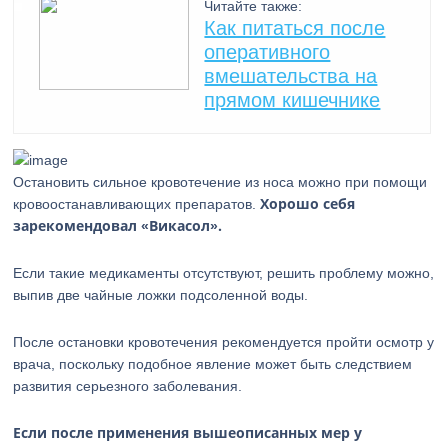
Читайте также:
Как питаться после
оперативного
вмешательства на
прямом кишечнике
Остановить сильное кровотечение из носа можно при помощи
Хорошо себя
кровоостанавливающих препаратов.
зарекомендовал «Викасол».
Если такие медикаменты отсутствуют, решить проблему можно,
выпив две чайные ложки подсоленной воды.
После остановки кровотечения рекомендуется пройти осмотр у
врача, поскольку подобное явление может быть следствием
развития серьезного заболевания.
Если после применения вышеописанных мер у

________________________________________

▶ [What the task asks] Pictures are to be left out; otherwise, retype exactly the lines from the first line of the data through the line containing "После остановки кровотечения".

▶ [Exercise response]
Читайте также:
Как питаться после
оперативного
вмешательства на
прямом кишечнике
Остановить сильное кровотечение из носа можно при помощи
Хорошо себя
кровоостанавливающих препаратов.
зарекомендовал «Викасол».
Если такие медикаменты отсутствуют, решить проблему можно,
выпив две чайные ложки подсоленной воды.
После остановки кровотечения рекомендуется пройти осмотр у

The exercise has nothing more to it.